By Karen Datko Sep 27, 2009 1:54PM

Credit card companies are spending lots of money to tell you they're on your side.

 

Peter at Bible Money Matters has noticed the trend: Discover is pushing its cards as "a built-in easy-to-do budget and spending tracker," he said. He also got a mailing from Chase touting savings he could enjoy by using his rewards card, like discounts at Chase's online shopping portal.

 

We get irritated by the commercials claiming the card companies will bend over backward to help if you're having trouble paying your bills. (In all fairness, credit card companies do help some struggling customers with a variety of methods, like a temporary reduction in interest, to get them to keep paying. The companies don't want to write off the debt.)

 

Peter isn't buying all the feel-good stuff. He writes: "The credit card companies are not your friend. They just want your money."

 

Let's review some of the card companies' recent attempts to reduce their risk by assessing more interest and fees or getting rid of customers they no longer want. In the process, these companies, many of them recipients of bailout money, are divesting themselves of any public good will:

(Some of these practices won't be legal when new Federal Reserve credit card rules take effect in July 2010. Why, oh why do we have to wait so long?)

 

Some companies are reducing customers' credit limits without warning -- in some cases to less than their outstanding balance, meaning those customers will also be charged over-limit fees. Ron Haynes at The Wisdom Journal pointed this out in a post called "Dear Ron, we are not your friend.

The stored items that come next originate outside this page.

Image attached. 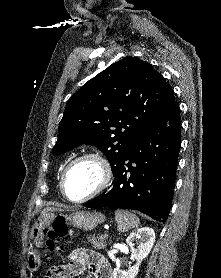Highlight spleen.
Instances as JSON below:
<instances>
[{
    "label": "spleen",
    "mask_w": 221,
    "mask_h": 278,
    "mask_svg": "<svg viewBox=\"0 0 221 278\" xmlns=\"http://www.w3.org/2000/svg\"><path fill=\"white\" fill-rule=\"evenodd\" d=\"M115 220L119 232L129 231L132 228L138 227L140 224L139 218L135 214L120 209L115 211Z\"/></svg>",
    "instance_id": "3e777b00"
}]
</instances>
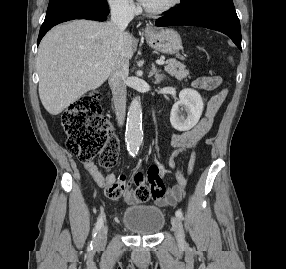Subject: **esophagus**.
Returning <instances> with one entry per match:
<instances>
[{
	"label": "esophagus",
	"instance_id": "esophagus-1",
	"mask_svg": "<svg viewBox=\"0 0 286 269\" xmlns=\"http://www.w3.org/2000/svg\"><path fill=\"white\" fill-rule=\"evenodd\" d=\"M152 30H153L152 24H148V25L145 27V32H146V33H150Z\"/></svg>",
	"mask_w": 286,
	"mask_h": 269
}]
</instances>
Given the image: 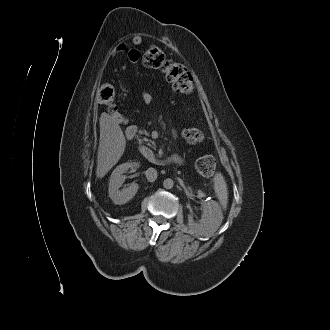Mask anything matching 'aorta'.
Listing matches in <instances>:
<instances>
[{
    "instance_id": "1",
    "label": "aorta",
    "mask_w": 330,
    "mask_h": 330,
    "mask_svg": "<svg viewBox=\"0 0 330 330\" xmlns=\"http://www.w3.org/2000/svg\"><path fill=\"white\" fill-rule=\"evenodd\" d=\"M163 186L166 189H171L174 186V182L171 178H167L163 181Z\"/></svg>"
}]
</instances>
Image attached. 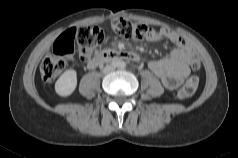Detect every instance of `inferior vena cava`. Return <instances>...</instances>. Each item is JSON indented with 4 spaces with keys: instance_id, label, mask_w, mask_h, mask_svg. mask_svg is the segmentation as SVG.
<instances>
[{
    "instance_id": "602c4592",
    "label": "inferior vena cava",
    "mask_w": 238,
    "mask_h": 158,
    "mask_svg": "<svg viewBox=\"0 0 238 158\" xmlns=\"http://www.w3.org/2000/svg\"><path fill=\"white\" fill-rule=\"evenodd\" d=\"M115 69V67L113 66V65H107V66H105V68L103 69V72L104 73H108V72H110V71H112V70H114Z\"/></svg>"
}]
</instances>
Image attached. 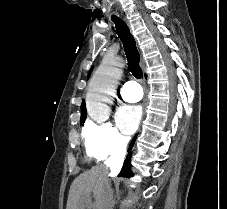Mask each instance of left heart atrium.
Returning <instances> with one entry per match:
<instances>
[{
  "label": "left heart atrium",
  "instance_id": "left-heart-atrium-1",
  "mask_svg": "<svg viewBox=\"0 0 227 209\" xmlns=\"http://www.w3.org/2000/svg\"><path fill=\"white\" fill-rule=\"evenodd\" d=\"M141 116V105L122 104L117 110L116 122L124 134L131 135L137 129Z\"/></svg>",
  "mask_w": 227,
  "mask_h": 209
}]
</instances>
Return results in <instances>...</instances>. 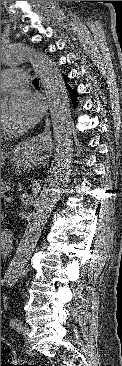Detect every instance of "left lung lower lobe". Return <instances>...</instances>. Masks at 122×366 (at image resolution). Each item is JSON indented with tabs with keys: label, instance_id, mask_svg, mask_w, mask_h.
I'll return each mask as SVG.
<instances>
[{
	"label": "left lung lower lobe",
	"instance_id": "obj_1",
	"mask_svg": "<svg viewBox=\"0 0 122 366\" xmlns=\"http://www.w3.org/2000/svg\"><path fill=\"white\" fill-rule=\"evenodd\" d=\"M63 77H64V80H65V82L67 81L66 80V77L63 75ZM68 91H69V93H70V96H71V99H72V103L74 104V106H75V103H76V95H77V92H75V91H73L71 88H69L68 87Z\"/></svg>",
	"mask_w": 122,
	"mask_h": 366
}]
</instances>
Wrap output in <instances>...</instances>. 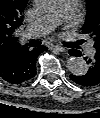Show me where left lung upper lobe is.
Segmentation results:
<instances>
[{"label": "left lung upper lobe", "mask_w": 100, "mask_h": 118, "mask_svg": "<svg viewBox=\"0 0 100 118\" xmlns=\"http://www.w3.org/2000/svg\"><path fill=\"white\" fill-rule=\"evenodd\" d=\"M82 32L94 41V48L100 52V0H87V15Z\"/></svg>", "instance_id": "1"}]
</instances>
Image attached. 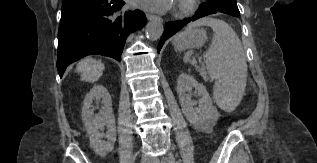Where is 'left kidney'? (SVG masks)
Listing matches in <instances>:
<instances>
[{
    "label": "left kidney",
    "instance_id": "obj_1",
    "mask_svg": "<svg viewBox=\"0 0 317 163\" xmlns=\"http://www.w3.org/2000/svg\"><path fill=\"white\" fill-rule=\"evenodd\" d=\"M192 88L201 97L199 101H193L191 94H186ZM177 93L182 112L190 124L198 131L205 133L212 132L220 114L217 108L213 106L212 99L204 85L200 84L190 74L181 73L178 77Z\"/></svg>",
    "mask_w": 317,
    "mask_h": 163
}]
</instances>
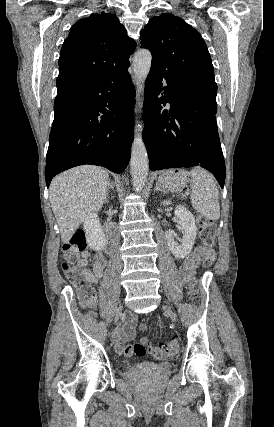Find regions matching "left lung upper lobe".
I'll return each instance as SVG.
<instances>
[{
	"label": "left lung upper lobe",
	"mask_w": 274,
	"mask_h": 427,
	"mask_svg": "<svg viewBox=\"0 0 274 427\" xmlns=\"http://www.w3.org/2000/svg\"><path fill=\"white\" fill-rule=\"evenodd\" d=\"M152 65L182 80L217 90L207 46L193 27L170 13L153 17L140 33Z\"/></svg>",
	"instance_id": "left-lung-upper-lobe-1"
}]
</instances>
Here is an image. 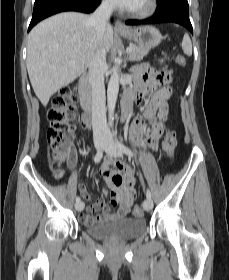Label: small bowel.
Here are the masks:
<instances>
[{"instance_id":"1","label":"small bowel","mask_w":229,"mask_h":280,"mask_svg":"<svg viewBox=\"0 0 229 280\" xmlns=\"http://www.w3.org/2000/svg\"><path fill=\"white\" fill-rule=\"evenodd\" d=\"M125 94H133V98L141 105L145 115V118H136L132 124L130 129L132 142L136 146L156 149L158 138L162 131L161 120L168 116L167 101L172 94L171 87L158 83L147 65L140 64L136 68L134 88L133 90H127ZM154 114H157V120L152 119ZM148 121L151 122V126H148ZM74 159L75 152L71 151L70 164H73ZM113 167H117L119 172L116 173ZM100 174L106 182L104 192L106 194L111 192L117 195V201L112 205H117L118 208L116 212H112L109 205L103 200L90 203L85 207V211L88 214L80 215V220L84 224L111 221L115 218L126 217L130 212L135 198L133 189L135 171L132 167L127 166L123 160L108 156L100 167ZM115 175L124 177L122 184L116 185L113 182V176ZM79 192L84 199H90V194L84 184L79 186ZM97 212H101L102 215L98 217L92 215Z\"/></svg>"}]
</instances>
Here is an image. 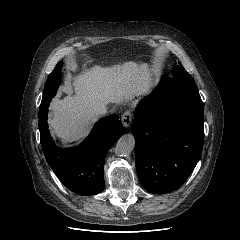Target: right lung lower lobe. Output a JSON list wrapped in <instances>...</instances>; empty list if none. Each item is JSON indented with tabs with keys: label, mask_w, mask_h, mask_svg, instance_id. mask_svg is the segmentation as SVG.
<instances>
[{
	"label": "right lung lower lobe",
	"mask_w": 240,
	"mask_h": 240,
	"mask_svg": "<svg viewBox=\"0 0 240 240\" xmlns=\"http://www.w3.org/2000/svg\"><path fill=\"white\" fill-rule=\"evenodd\" d=\"M48 108L39 113L40 141L45 158L69 190L79 195H95L104 190V160L109 148L121 137L123 125L116 114L97 123L78 147L55 145L47 124Z\"/></svg>",
	"instance_id": "1"
}]
</instances>
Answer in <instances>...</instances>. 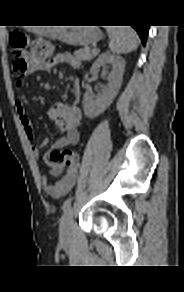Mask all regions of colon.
<instances>
[{
  "instance_id": "obj_1",
  "label": "colon",
  "mask_w": 184,
  "mask_h": 292,
  "mask_svg": "<svg viewBox=\"0 0 184 292\" xmlns=\"http://www.w3.org/2000/svg\"><path fill=\"white\" fill-rule=\"evenodd\" d=\"M27 42V37L19 31H14L10 35L11 53L14 59L13 70L19 76L26 74L32 64L45 61L53 53V46L48 40L38 39L33 43L31 55L28 56ZM48 157L53 163L63 166L74 165L78 162V154L69 149H53Z\"/></svg>"
}]
</instances>
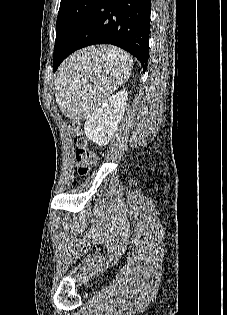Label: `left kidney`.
Wrapping results in <instances>:
<instances>
[{"label": "left kidney", "instance_id": "left-kidney-1", "mask_svg": "<svg viewBox=\"0 0 227 315\" xmlns=\"http://www.w3.org/2000/svg\"><path fill=\"white\" fill-rule=\"evenodd\" d=\"M128 93L123 90L105 100L85 122L86 136L99 146H105L123 118Z\"/></svg>", "mask_w": 227, "mask_h": 315}]
</instances>
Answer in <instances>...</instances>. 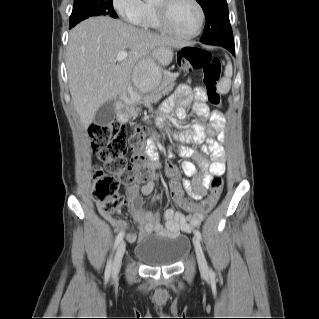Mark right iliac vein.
<instances>
[{
  "mask_svg": "<svg viewBox=\"0 0 319 319\" xmlns=\"http://www.w3.org/2000/svg\"><path fill=\"white\" fill-rule=\"evenodd\" d=\"M125 251H126V244L124 241H122L116 250L114 260L112 263V275L113 276H116L119 273Z\"/></svg>",
  "mask_w": 319,
  "mask_h": 319,
  "instance_id": "right-iliac-vein-1",
  "label": "right iliac vein"
}]
</instances>
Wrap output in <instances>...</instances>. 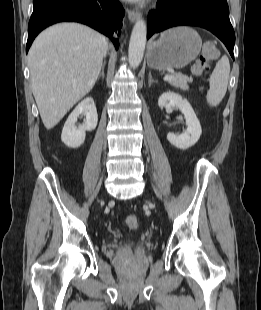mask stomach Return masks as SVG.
Listing matches in <instances>:
<instances>
[{"mask_svg":"<svg viewBox=\"0 0 261 310\" xmlns=\"http://www.w3.org/2000/svg\"><path fill=\"white\" fill-rule=\"evenodd\" d=\"M201 46V37L194 29H168L149 46V66L159 70L181 69L198 56Z\"/></svg>","mask_w":261,"mask_h":310,"instance_id":"1","label":"stomach"}]
</instances>
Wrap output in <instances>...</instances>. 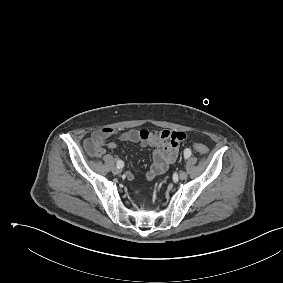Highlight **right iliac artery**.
<instances>
[{
	"mask_svg": "<svg viewBox=\"0 0 283 283\" xmlns=\"http://www.w3.org/2000/svg\"><path fill=\"white\" fill-rule=\"evenodd\" d=\"M116 165H117L118 168H123L124 162H123L122 160H118V161L116 162Z\"/></svg>",
	"mask_w": 283,
	"mask_h": 283,
	"instance_id": "right-iliac-artery-1",
	"label": "right iliac artery"
}]
</instances>
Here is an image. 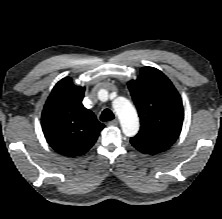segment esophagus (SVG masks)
I'll list each match as a JSON object with an SVG mask.
<instances>
[{
	"label": "esophagus",
	"instance_id": "esophagus-1",
	"mask_svg": "<svg viewBox=\"0 0 222 219\" xmlns=\"http://www.w3.org/2000/svg\"><path fill=\"white\" fill-rule=\"evenodd\" d=\"M109 126H117L118 125V120L115 119V120H112L108 123Z\"/></svg>",
	"mask_w": 222,
	"mask_h": 219
}]
</instances>
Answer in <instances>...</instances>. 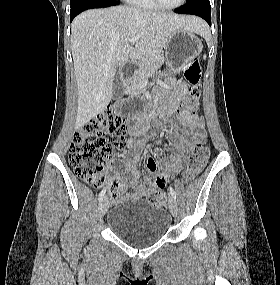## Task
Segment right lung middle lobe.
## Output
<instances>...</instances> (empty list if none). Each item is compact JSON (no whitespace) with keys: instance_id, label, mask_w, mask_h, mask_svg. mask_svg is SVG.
Returning a JSON list of instances; mask_svg holds the SVG:
<instances>
[{"instance_id":"1","label":"right lung middle lobe","mask_w":280,"mask_h":285,"mask_svg":"<svg viewBox=\"0 0 280 285\" xmlns=\"http://www.w3.org/2000/svg\"><path fill=\"white\" fill-rule=\"evenodd\" d=\"M85 1V0H70L71 7L76 6L80 2ZM106 1H112V0H106Z\"/></svg>"}]
</instances>
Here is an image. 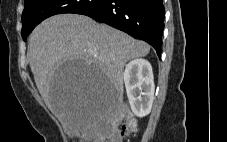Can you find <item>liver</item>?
<instances>
[{
	"instance_id": "liver-1",
	"label": "liver",
	"mask_w": 227,
	"mask_h": 142,
	"mask_svg": "<svg viewBox=\"0 0 227 142\" xmlns=\"http://www.w3.org/2000/svg\"><path fill=\"white\" fill-rule=\"evenodd\" d=\"M150 46L78 14H59L40 23L29 38L30 68L48 108L70 132L88 135L95 123L123 100V69L145 57ZM60 61H93L101 78L95 88H60L52 81ZM105 98V101H104Z\"/></svg>"
}]
</instances>
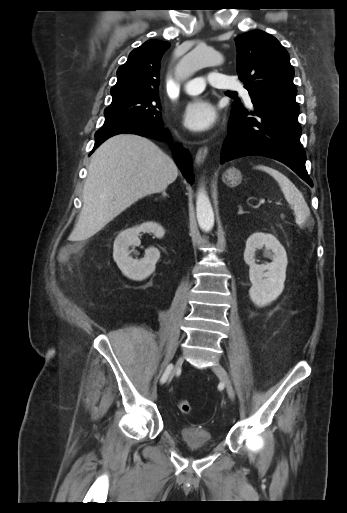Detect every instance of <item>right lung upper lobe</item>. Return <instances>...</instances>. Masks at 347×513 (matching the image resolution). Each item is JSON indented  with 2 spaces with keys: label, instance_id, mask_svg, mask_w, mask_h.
Returning a JSON list of instances; mask_svg holds the SVG:
<instances>
[{
  "label": "right lung upper lobe",
  "instance_id": "right-lung-upper-lobe-1",
  "mask_svg": "<svg viewBox=\"0 0 347 513\" xmlns=\"http://www.w3.org/2000/svg\"><path fill=\"white\" fill-rule=\"evenodd\" d=\"M169 47V42L148 40L134 49L117 70V83L110 90L113 99L124 94H159L160 61Z\"/></svg>",
  "mask_w": 347,
  "mask_h": 513
}]
</instances>
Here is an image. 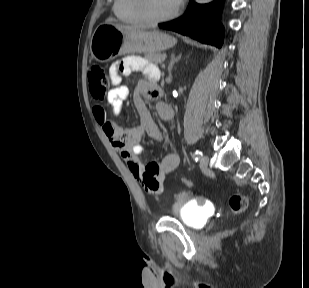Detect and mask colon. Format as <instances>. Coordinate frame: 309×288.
<instances>
[{"label": "colon", "mask_w": 309, "mask_h": 288, "mask_svg": "<svg viewBox=\"0 0 309 288\" xmlns=\"http://www.w3.org/2000/svg\"><path fill=\"white\" fill-rule=\"evenodd\" d=\"M88 82L91 95L98 100L105 98L108 92V79L102 67L94 66L88 72ZM181 182L185 186H190V179L184 177ZM229 205L233 213L242 212L247 206V199L244 195L235 193L230 196Z\"/></svg>", "instance_id": "colon-1"}]
</instances>
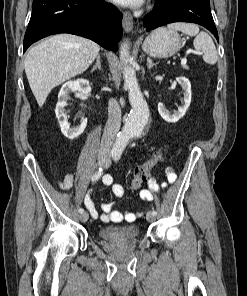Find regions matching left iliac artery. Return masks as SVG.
<instances>
[{"label":"left iliac artery","mask_w":247,"mask_h":296,"mask_svg":"<svg viewBox=\"0 0 247 296\" xmlns=\"http://www.w3.org/2000/svg\"><path fill=\"white\" fill-rule=\"evenodd\" d=\"M120 157H121V152H115L114 157H113L114 160H115V161H118V160L120 159ZM152 213H153L154 215H157V212H156L155 210H153Z\"/></svg>","instance_id":"44dca946"}]
</instances>
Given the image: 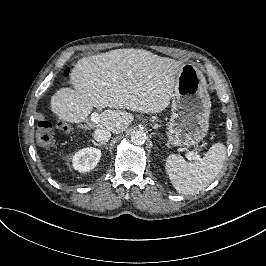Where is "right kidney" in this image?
<instances>
[{"instance_id":"obj_1","label":"right kidney","mask_w":266,"mask_h":266,"mask_svg":"<svg viewBox=\"0 0 266 266\" xmlns=\"http://www.w3.org/2000/svg\"><path fill=\"white\" fill-rule=\"evenodd\" d=\"M101 158V152L95 148H87L78 152L74 158L73 163L76 169L80 172L92 170Z\"/></svg>"}]
</instances>
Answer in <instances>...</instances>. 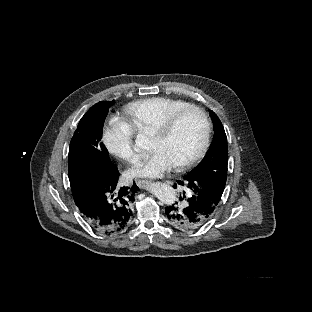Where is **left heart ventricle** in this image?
<instances>
[{
    "label": "left heart ventricle",
    "mask_w": 312,
    "mask_h": 312,
    "mask_svg": "<svg viewBox=\"0 0 312 312\" xmlns=\"http://www.w3.org/2000/svg\"><path fill=\"white\" fill-rule=\"evenodd\" d=\"M204 138L203 120L196 113H187L171 127L164 140L167 159L173 164H182L192 159Z\"/></svg>",
    "instance_id": "left-heart-ventricle-1"
}]
</instances>
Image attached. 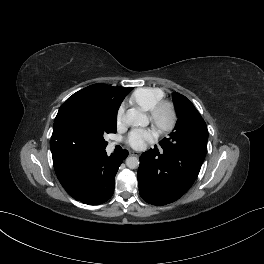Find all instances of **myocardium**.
I'll return each instance as SVG.
<instances>
[{"label": "myocardium", "instance_id": "obj_1", "mask_svg": "<svg viewBox=\"0 0 264 264\" xmlns=\"http://www.w3.org/2000/svg\"><path fill=\"white\" fill-rule=\"evenodd\" d=\"M152 124L160 133L171 132L178 122V112L175 105L168 100L159 101L149 111Z\"/></svg>", "mask_w": 264, "mask_h": 264}]
</instances>
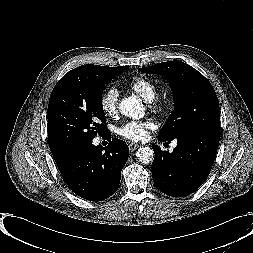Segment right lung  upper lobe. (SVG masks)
<instances>
[{
	"label": "right lung upper lobe",
	"instance_id": "cb5924a9",
	"mask_svg": "<svg viewBox=\"0 0 253 253\" xmlns=\"http://www.w3.org/2000/svg\"><path fill=\"white\" fill-rule=\"evenodd\" d=\"M108 66H98V65H92V64H88V65H82V66H79V67H77V68H75V69H82V68H97V69H105V68H107ZM51 152H52V154H53V157H54V159H55V161H56V163H57V165H59V164H61L63 161H64V159L67 157V155L69 154V153H62V152H58V151H56V150H54V149H51Z\"/></svg>",
	"mask_w": 253,
	"mask_h": 253
}]
</instances>
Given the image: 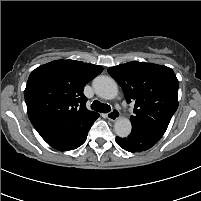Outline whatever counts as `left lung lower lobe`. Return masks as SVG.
<instances>
[{"label":"left lung lower lobe","instance_id":"obj_1","mask_svg":"<svg viewBox=\"0 0 201 201\" xmlns=\"http://www.w3.org/2000/svg\"><path fill=\"white\" fill-rule=\"evenodd\" d=\"M164 133L156 129L132 128V133L128 137H116V142L126 151L142 152L154 146Z\"/></svg>","mask_w":201,"mask_h":201}]
</instances>
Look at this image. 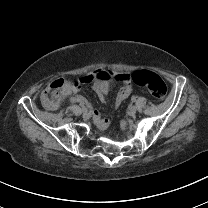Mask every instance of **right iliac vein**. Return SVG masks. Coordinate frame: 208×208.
<instances>
[{
    "label": "right iliac vein",
    "mask_w": 208,
    "mask_h": 208,
    "mask_svg": "<svg viewBox=\"0 0 208 208\" xmlns=\"http://www.w3.org/2000/svg\"><path fill=\"white\" fill-rule=\"evenodd\" d=\"M87 112H88L87 108L82 109V113H83L84 115L87 114Z\"/></svg>",
    "instance_id": "obj_1"
}]
</instances>
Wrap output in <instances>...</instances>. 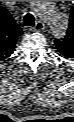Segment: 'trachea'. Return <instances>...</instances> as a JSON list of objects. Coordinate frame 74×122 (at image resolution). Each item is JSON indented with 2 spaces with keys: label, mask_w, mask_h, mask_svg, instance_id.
Listing matches in <instances>:
<instances>
[{
  "label": "trachea",
  "mask_w": 74,
  "mask_h": 122,
  "mask_svg": "<svg viewBox=\"0 0 74 122\" xmlns=\"http://www.w3.org/2000/svg\"><path fill=\"white\" fill-rule=\"evenodd\" d=\"M23 23L25 26L34 27L35 26V18L31 13H27L24 16Z\"/></svg>",
  "instance_id": "3493384b"
}]
</instances>
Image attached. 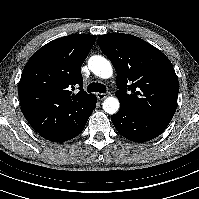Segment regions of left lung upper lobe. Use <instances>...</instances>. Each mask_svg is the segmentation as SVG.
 <instances>
[{
    "instance_id": "5c2ea615",
    "label": "left lung upper lobe",
    "mask_w": 199,
    "mask_h": 199,
    "mask_svg": "<svg viewBox=\"0 0 199 199\" xmlns=\"http://www.w3.org/2000/svg\"><path fill=\"white\" fill-rule=\"evenodd\" d=\"M117 71L116 96L135 111L170 123L177 108L178 78L170 60L148 42L123 33L98 36Z\"/></svg>"
}]
</instances>
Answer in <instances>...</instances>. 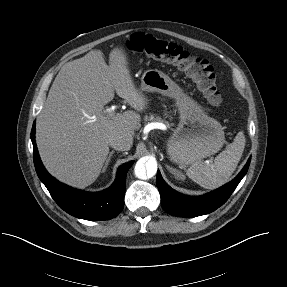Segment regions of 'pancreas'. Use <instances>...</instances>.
<instances>
[{"label":"pancreas","instance_id":"cf45deb5","mask_svg":"<svg viewBox=\"0 0 287 287\" xmlns=\"http://www.w3.org/2000/svg\"><path fill=\"white\" fill-rule=\"evenodd\" d=\"M144 120L145 121H159V122H163V120L159 117V116H157V117H154L153 115H150V116H145L144 117ZM167 126L169 127V124H167Z\"/></svg>","mask_w":287,"mask_h":287}]
</instances>
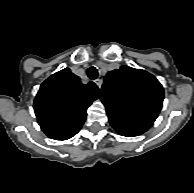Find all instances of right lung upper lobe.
Returning a JSON list of instances; mask_svg holds the SVG:
<instances>
[{
    "label": "right lung upper lobe",
    "instance_id": "right-lung-upper-lobe-1",
    "mask_svg": "<svg viewBox=\"0 0 194 193\" xmlns=\"http://www.w3.org/2000/svg\"><path fill=\"white\" fill-rule=\"evenodd\" d=\"M100 97L95 83H81L69 68L46 79L34 100V111L44 133L55 140L74 136L86 119V110Z\"/></svg>",
    "mask_w": 194,
    "mask_h": 193
}]
</instances>
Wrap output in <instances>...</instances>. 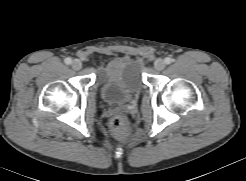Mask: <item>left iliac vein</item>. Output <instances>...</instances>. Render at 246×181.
I'll return each mask as SVG.
<instances>
[{
  "mask_svg": "<svg viewBox=\"0 0 246 181\" xmlns=\"http://www.w3.org/2000/svg\"><path fill=\"white\" fill-rule=\"evenodd\" d=\"M165 66H166V63H165V61L164 60H162V59H157L156 61H155V63H154V67H155V69L156 70H163L164 68H165Z\"/></svg>",
  "mask_w": 246,
  "mask_h": 181,
  "instance_id": "1",
  "label": "left iliac vein"
}]
</instances>
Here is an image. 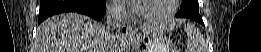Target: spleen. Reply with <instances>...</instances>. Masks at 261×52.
<instances>
[{
    "label": "spleen",
    "mask_w": 261,
    "mask_h": 52,
    "mask_svg": "<svg viewBox=\"0 0 261 52\" xmlns=\"http://www.w3.org/2000/svg\"><path fill=\"white\" fill-rule=\"evenodd\" d=\"M184 29L187 33V37H188V47L189 45L191 46H196V42L197 39L195 38V36L200 35V31L198 30V28H196L193 24L187 23L184 25Z\"/></svg>",
    "instance_id": "obj_1"
}]
</instances>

Love, Citibank." Also, their accounts are frozen and the interest rate could skyrocket. 

 

An article at SmartMoney shares more tales of woe about this practice and observes that a drop in your credit limit can damage your credit score.

 

Other tactics we've reported on:

  • Credit card companies are canceling cards that aren't being used. Our partner blogger J.D. Roth at Get Rich Slowly commented that "the irony of this situation is that it only affects people who are using credit cards  responsibly."
  • Bank of America has reportedly penalized customers who asked for lower interest rates by lowering their credit limits or freezing accounts.
  • Credit card companies are raising rates and fees, even on good customers. 
  • American Express was offering some customers $300 if they'd pay off their balances and close their accounts. (In other words, don't let the door hit you in the wallet.)
  • Our partner site ConsumerAffairs.com recently reported that Chase is refunding $4.4 million in credit card fees it imposed without warning on balance-transfer customers -- after a state attorney general got snarly.

Have we left any out?

 

Yes, as some of Peter's readers pointed out, credit cards offer some advantages, like rewards, if you treat them like cash and never carry a balance from month to month.

 

Unfortunately, Peter says, many people don't have self-discipline.